It is our responsibility to do more work.
Anytime our black friends speak of visiting India, knots form in our tummy. Are they going to be safe even within our safe spaces? Are they going to be comfortable? How are we going to protect our friends? We have to prepare them with real conversations about the prejudices they are going to face in a culture that has its own deep segregation, where indigenous, Dalit, Muslim, North Eastern and Queer folks are discriminated against and face violence on a daily basis. |
We grew up as South Asian diaspora in Toronto before living and working in India for over the past decade. In all of these experiences, one of the clear truths is that our communities are racist AF and reveal prejudices to varying destructive degrees. |
We have to start at home. Checking ourselves first and our own families, those racist aunties, uncles, managers and teachers, neighbors and grannies. It’s ingrained so deep.
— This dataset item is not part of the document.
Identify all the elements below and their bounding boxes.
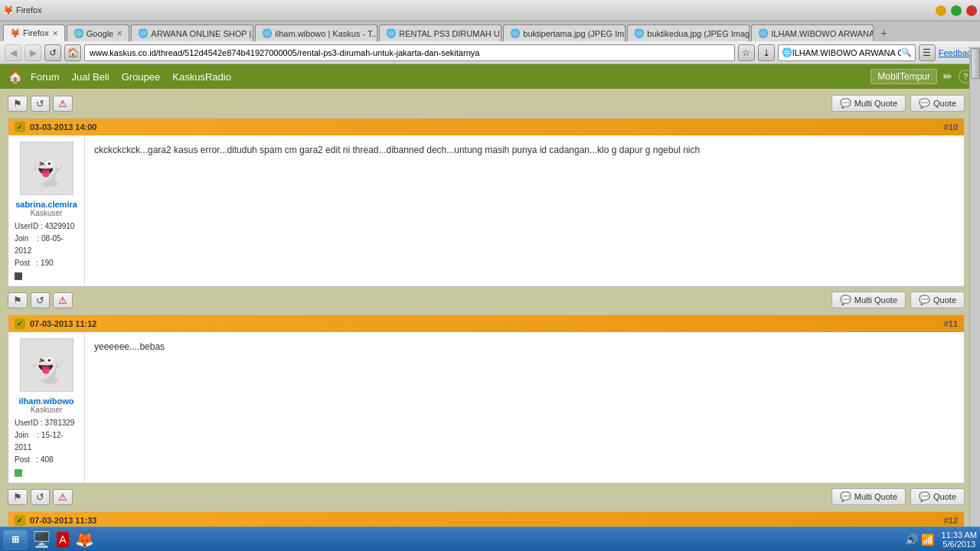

Unlearning takes real effort and it’s for us, not anyone else, to shoulder this responsibility. |
Image from Instagram account @brownhistory | Nathan Phillips Square, Toronto, 1980 |
It’s the least we can do in service and protection of the people who have done and, are still doing the most work in paving the path to civil rights and fighting a spectrum of inequalities while painfully dismantling systemic oppression so all minorities can feel a bit safer. Their work has been for all of us who benefit from the many levels of privilege that we often deny.